Она резко возразила:
— А что, если права я?
— Нет, — сказал Дауге. — Правы они. Они не задают вопроса «зачем?».
— А может быть, они просто не могут широко мыслить?
Дауге усмехнулся. Что ты знаешь о широте мысли, подумал он.
— Ты пьешь холодную воду в жаркий день, — сказал он терпеливо. — И ты не спрашиваешь — «зачем?». Ты просто пьешь, и тебе хорошо…
Она прервала его:
— Да, мне хорошо. Вот и дайте мне пить мою холодную воду, а они пусть пьют свою!
— Пусть, — спокойно согласился Дауге. Он с удивлением и радостью чувствовал, как уходит куда-то противная гнетущая тоска. — Мы ведь не об этом говорим. Тебя интересует, кто прав. Так вот. Человек — это уже не животное.
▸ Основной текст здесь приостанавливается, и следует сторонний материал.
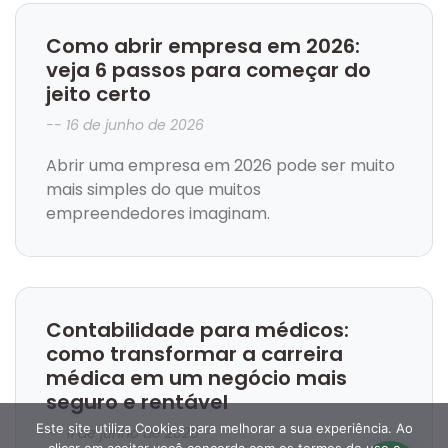
Como abrir empresa em 2026:
veja 6 passos para começar do
jeito certo
16 de junho de 2026
Abrir uma empresa em 2026 pode ser muito
mais simples do que muitos
empreendedores imaginam.
Contabilidade para médicos:
como transformar a carreira
médica em um negócio mais
seguro e rentável
Este site utiliza Cookies para melhorar a sua experiência. Ao
11 de junho de 2026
Природа дала ему разум. Разум этот неизбежно должен развиваться. А ты гасишь в себе разум. Искусственно гасишь. Ты всю жизнь посвятила этому. И есть еще много людей на планете, которые гасят свой разум. Они называются мещанами.
— Спасибо.
— Я не хотел тебя обидеть, — сказал Дауге. — Но мне показалось, что ты хочешь обидеть нас. Широта взглядов… Какая у вас может быть широта взглядов?
Она допила свой бокал.
— Ты очень красиво говоришь сегодня, — заметила она, недобро усмехаясь, — все так мило объясняешь. Тогда будь добр, объясни мне, пожалуйста, еще одну вещь. Всю жизнь ты работал. Всю жизнь ты развивал свой разум, перешагивал через простые мирские удовольствия.
— Я никогда не перешагивал через мирские удовольствия, — сказал Дауге. — Я даже был изрядным шалопаем.
— Не будем спорить, — сказала она. — С моей точки зрения, ты перешагивал. А я всю жизнь гасила разум. Я всю жизнь занималась тем, что лелеяла свои низменные инстинкты. И кто же из нас счастливее теперь?